Intentamos aplicar algunas técnicas en las curas de las heridas, para evitar infecciones y prevenir las secuelas, al mismo tiempo que hacemos educación sanitaria a la población. Este trabajo era el que básicamente hacía Ana, además de enseñar a hacer vendajes y curas de enfermería de traumatología. Juan operaba los días de quirófano y pasaba visita los otros días de la semana, enseñando técnicas quirúrgicas, especialmente de cirugía colo-​rectal aplicables por no necesitar de medios sofisticados y dando clases por la tarde.
Este hospital de Quelimane tiene sólo tres cirujanos y ningún traumatólogo. La asistencia la realizaba un técnico, que no llega a ser traumatólogo (para hacernos una idea, en nuestro hospital universitario de Lleida, que da cobertura asistencial de referencia a 350.000 habitantes, tenemos una dotación de 12 traumatólogos y otros tantos cirujanos). Esta falta de médicos y enfermeras hace que los hospitales estén llenos de enfermos sin que puedan ser atendidos; muchos acaban muriéndose.

»¿POR QUÉ VENÍS
Un día nos preguntó un enfermero: “¿Por qué venís a Mozambique?”. Intentamos explicarle que la primera vez que fuimos, íbamos con la intención de ayudar, pero después constatamos que en realidad son ellos los que nos ayudan a nosotros: nos ayudan porque entre tanta pobreza y necesidades, no se quejan, no protestan. Les falta todo, todo lo que aquí nos sobra, y son encantadores, sonríen, son felices, viven sin complicaciones, disfrutan de lo que tienen, de la naturaleza.
Nos ayudan porque se les oye reír continuamente. Son una población muyjoven, la edad media es de 36 años. Siempre tienen ganas de sonreír. Siempre teníamos a niños alrededor nuestro, les “gustaba escucharnos” y que les hiciéramos fotos –esto les gustaba mucho.

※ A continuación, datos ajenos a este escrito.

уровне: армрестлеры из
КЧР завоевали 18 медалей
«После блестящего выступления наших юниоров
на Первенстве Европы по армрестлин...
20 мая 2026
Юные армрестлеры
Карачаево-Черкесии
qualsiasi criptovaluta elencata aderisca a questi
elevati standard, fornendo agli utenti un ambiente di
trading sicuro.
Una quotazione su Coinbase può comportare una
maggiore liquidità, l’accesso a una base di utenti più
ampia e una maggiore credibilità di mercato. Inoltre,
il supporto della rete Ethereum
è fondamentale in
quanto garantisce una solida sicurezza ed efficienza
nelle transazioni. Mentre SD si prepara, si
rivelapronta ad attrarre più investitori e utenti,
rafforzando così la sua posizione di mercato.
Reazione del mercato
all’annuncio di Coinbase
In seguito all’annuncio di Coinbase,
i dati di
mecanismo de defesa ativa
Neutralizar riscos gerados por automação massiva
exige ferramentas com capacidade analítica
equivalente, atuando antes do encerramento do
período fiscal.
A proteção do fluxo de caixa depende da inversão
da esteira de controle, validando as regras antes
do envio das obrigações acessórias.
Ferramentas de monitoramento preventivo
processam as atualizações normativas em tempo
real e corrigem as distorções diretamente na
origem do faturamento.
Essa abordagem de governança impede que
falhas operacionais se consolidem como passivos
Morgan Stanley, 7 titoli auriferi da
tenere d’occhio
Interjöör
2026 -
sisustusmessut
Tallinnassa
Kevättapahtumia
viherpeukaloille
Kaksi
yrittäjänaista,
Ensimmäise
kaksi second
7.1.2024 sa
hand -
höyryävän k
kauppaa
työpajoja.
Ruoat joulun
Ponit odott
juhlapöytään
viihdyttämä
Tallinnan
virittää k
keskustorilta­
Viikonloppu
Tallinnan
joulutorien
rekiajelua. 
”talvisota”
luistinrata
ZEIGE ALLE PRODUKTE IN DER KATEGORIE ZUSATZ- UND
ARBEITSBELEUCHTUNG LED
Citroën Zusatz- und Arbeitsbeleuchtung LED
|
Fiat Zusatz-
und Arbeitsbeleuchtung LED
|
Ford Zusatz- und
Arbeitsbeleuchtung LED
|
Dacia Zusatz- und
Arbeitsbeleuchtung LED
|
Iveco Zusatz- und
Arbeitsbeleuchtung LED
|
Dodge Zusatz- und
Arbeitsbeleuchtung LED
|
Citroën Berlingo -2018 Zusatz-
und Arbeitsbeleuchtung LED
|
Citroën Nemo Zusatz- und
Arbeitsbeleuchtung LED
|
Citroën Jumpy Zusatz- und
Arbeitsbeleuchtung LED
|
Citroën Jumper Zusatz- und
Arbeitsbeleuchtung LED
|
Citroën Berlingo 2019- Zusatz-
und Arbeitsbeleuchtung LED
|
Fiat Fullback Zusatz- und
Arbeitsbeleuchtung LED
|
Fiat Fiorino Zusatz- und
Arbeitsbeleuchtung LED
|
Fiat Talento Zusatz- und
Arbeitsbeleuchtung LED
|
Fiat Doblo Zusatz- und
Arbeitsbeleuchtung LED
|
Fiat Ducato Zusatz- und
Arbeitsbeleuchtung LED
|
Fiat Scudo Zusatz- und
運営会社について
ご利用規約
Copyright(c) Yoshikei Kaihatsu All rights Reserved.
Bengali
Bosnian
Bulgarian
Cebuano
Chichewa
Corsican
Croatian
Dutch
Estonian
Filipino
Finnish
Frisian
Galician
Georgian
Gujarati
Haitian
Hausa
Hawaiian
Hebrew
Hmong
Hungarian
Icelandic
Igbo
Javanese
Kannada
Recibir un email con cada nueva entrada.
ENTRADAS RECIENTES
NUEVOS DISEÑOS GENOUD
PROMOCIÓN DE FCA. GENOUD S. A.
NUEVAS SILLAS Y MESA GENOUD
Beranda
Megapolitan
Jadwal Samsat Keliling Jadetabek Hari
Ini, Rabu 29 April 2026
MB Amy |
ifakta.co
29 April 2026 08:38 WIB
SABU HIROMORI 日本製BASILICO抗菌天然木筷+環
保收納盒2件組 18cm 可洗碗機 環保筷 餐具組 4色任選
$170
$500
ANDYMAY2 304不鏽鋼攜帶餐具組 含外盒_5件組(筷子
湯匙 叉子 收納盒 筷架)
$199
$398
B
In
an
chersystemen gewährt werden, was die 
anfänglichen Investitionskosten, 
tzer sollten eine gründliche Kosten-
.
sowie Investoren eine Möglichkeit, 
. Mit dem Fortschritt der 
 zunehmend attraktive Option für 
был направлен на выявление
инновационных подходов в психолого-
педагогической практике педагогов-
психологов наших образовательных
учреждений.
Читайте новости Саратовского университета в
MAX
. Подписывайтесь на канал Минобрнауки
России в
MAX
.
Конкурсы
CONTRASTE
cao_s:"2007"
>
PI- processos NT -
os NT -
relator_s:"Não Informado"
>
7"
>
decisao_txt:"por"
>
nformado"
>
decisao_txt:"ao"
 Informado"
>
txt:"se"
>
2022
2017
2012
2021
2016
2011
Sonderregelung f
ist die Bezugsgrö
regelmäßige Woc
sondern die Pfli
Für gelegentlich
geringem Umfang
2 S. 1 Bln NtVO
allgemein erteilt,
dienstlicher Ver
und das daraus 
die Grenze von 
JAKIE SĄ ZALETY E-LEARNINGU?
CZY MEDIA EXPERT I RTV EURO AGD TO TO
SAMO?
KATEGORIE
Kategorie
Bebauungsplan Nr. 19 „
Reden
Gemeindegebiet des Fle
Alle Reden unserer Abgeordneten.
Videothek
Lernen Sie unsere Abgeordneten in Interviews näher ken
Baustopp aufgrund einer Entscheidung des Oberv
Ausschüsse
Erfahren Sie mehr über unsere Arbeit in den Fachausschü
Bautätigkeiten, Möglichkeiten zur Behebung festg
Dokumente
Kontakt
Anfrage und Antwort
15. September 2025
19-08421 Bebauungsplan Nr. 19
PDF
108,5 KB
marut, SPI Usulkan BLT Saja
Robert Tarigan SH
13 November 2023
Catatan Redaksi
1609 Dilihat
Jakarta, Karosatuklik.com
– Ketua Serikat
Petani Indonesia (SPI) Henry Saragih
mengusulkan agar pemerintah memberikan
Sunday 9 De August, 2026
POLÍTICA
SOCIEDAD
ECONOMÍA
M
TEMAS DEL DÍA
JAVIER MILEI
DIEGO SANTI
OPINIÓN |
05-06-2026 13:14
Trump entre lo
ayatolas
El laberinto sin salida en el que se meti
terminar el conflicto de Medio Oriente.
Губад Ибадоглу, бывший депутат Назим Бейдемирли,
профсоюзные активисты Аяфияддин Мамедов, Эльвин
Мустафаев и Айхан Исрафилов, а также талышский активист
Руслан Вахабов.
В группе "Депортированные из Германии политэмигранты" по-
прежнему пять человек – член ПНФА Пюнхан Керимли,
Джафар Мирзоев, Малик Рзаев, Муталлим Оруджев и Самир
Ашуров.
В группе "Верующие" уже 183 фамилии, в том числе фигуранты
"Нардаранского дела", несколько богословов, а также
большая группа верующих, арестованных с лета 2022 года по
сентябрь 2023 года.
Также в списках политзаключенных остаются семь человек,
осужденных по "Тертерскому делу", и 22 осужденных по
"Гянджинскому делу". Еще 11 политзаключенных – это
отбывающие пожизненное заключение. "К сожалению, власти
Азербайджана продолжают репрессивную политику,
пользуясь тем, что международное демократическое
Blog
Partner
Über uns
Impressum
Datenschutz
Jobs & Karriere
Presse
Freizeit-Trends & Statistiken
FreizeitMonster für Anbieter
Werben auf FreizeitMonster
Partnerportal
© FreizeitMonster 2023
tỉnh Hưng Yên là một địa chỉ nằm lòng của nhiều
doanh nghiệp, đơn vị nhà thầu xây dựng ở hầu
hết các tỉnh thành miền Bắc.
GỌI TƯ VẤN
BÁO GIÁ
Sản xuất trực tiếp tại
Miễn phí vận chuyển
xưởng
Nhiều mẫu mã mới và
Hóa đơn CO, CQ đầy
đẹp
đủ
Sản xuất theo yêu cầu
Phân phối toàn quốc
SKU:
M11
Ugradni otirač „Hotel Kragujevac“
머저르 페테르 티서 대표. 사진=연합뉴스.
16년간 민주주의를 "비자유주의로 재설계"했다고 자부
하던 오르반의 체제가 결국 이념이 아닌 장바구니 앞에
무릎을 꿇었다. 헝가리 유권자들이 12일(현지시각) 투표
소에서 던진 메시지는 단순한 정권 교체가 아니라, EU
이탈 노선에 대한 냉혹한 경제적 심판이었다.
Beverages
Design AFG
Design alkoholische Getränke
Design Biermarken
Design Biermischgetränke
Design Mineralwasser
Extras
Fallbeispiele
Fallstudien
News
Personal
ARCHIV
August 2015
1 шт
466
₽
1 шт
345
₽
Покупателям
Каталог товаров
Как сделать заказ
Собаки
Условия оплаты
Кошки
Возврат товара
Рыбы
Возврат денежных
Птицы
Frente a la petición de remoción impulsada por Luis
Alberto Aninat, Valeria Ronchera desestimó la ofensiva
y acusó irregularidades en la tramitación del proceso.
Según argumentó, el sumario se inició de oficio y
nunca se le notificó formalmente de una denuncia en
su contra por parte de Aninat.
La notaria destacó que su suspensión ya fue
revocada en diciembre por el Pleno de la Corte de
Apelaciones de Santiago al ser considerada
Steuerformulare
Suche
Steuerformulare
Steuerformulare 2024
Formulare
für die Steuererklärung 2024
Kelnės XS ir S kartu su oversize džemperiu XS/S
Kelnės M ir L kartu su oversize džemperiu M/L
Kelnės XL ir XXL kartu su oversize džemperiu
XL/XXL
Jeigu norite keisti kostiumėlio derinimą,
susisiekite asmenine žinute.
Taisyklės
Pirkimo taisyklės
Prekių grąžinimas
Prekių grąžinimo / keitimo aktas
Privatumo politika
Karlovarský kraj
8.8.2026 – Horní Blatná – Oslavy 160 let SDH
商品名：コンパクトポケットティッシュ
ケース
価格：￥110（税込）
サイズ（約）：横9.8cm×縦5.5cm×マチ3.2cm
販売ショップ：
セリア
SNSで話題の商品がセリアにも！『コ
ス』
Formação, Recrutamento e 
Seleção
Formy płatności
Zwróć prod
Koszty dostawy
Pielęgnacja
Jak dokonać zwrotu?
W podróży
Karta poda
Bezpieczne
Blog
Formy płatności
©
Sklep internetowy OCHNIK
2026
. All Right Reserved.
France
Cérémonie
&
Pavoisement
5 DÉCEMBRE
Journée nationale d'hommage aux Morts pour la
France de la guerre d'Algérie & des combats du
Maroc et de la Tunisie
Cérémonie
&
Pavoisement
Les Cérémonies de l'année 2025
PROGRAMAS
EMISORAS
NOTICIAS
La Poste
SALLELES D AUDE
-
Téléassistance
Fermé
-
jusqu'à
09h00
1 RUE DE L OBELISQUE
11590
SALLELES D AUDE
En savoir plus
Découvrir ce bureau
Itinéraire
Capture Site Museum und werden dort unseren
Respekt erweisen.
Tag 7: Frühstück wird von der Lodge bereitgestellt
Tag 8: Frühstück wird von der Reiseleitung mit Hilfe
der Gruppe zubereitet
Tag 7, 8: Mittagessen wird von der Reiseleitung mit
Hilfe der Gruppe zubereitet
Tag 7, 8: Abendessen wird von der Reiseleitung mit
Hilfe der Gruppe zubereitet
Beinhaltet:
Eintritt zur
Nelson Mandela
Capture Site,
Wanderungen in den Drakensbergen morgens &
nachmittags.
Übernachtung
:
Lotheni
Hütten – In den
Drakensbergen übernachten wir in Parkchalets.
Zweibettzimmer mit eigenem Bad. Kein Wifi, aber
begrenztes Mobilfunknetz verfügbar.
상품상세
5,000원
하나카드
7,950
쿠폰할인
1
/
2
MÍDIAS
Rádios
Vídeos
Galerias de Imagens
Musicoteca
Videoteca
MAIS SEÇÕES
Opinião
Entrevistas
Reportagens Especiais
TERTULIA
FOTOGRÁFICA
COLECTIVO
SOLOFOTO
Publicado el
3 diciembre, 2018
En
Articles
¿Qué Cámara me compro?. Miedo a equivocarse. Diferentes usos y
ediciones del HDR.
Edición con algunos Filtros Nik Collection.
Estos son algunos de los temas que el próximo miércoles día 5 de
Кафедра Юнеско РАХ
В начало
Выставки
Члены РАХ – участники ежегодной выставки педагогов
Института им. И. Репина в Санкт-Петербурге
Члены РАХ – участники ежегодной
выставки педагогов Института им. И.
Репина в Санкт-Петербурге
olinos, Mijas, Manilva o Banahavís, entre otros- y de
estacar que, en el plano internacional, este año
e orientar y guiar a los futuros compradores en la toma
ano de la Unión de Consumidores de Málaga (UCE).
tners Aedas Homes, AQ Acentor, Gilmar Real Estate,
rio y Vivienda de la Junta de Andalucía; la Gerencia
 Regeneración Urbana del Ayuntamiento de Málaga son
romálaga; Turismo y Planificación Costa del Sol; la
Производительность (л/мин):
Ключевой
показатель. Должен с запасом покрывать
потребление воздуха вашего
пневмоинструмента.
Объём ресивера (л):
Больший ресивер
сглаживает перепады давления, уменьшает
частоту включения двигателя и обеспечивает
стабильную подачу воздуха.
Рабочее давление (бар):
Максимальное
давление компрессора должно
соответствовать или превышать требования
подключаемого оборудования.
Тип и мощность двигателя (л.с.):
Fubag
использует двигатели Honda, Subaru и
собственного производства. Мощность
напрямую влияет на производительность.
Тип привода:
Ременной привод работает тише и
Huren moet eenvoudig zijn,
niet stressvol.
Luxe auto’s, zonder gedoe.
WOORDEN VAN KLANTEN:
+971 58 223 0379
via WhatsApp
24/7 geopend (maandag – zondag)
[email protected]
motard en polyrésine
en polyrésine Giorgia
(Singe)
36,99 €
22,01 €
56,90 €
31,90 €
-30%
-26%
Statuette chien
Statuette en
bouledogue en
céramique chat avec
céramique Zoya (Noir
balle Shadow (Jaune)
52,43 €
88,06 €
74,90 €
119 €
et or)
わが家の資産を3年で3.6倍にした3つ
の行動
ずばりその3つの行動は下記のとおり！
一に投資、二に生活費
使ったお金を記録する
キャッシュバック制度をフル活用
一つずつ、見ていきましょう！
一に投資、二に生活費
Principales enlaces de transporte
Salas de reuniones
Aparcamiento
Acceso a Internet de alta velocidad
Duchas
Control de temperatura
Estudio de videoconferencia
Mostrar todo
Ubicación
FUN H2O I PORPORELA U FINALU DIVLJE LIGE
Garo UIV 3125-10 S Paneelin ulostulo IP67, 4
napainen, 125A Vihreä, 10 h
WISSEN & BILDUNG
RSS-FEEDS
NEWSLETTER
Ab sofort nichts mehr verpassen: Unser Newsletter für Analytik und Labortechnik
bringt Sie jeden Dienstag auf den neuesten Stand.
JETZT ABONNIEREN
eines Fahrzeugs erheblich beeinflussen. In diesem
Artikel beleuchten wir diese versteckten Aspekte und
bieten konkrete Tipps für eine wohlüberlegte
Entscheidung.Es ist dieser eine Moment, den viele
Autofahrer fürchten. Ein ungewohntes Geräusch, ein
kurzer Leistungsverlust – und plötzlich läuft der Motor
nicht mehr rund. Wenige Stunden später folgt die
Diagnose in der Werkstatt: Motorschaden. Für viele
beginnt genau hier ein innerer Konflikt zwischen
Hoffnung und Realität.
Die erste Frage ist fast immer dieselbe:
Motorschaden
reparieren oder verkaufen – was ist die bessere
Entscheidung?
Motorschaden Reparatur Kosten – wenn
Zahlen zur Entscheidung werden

Cuando íbamos los domingos a las celebraciones litúrgicas mezclándonos con ellos despertábamos expectación. Un día la señora que dirigía la celebración (sólo tenían sacerdote una vez cada dos meses) nos preguntó en público quiénes éramos y de dónde veníamos. La misa o celebración es como una fiesta con muchos cantos, con baile y música, a base de tambores, maracas y algún otro instrumento, todos hechos por ellos. Hay muchísimos niños de todas las edades, los bebés van en las espaldas de sus mamás sujetos con una “capulana” (trozo de tela de vistosos colores que sirve para todo desde sábana, mochila, falda, cortina), si empieza a llorar la mamá le da la “teta” para que no moleste y ella sigue cantando, con toda la naturalidad del mundo.
Hay muchas más cosas que hemos aprendido y nos gustan de África. Para nosotros ha sido inolvidable, siempre estaremos en deuda. Pero es el primer mundo el que está en deuda con ellos. Pues por los datos estadísticos económicos es el mundo rico la principal causa de que cada vez sean más pobres, ya que los recursos que tienen (la pesca, la madera, el café, el cacao, etc.) se los compramos por un precio inferior a lo que cuesta.
Constatamos que quedan sólo unos pocos aspectos de la vida esenciales por los que vale la pena luchar, sufrir y vivir; siempre saliendo de uno mismo y estando abierto a las necesidades de los demás: sólo amando se es feliz. Gracias, África.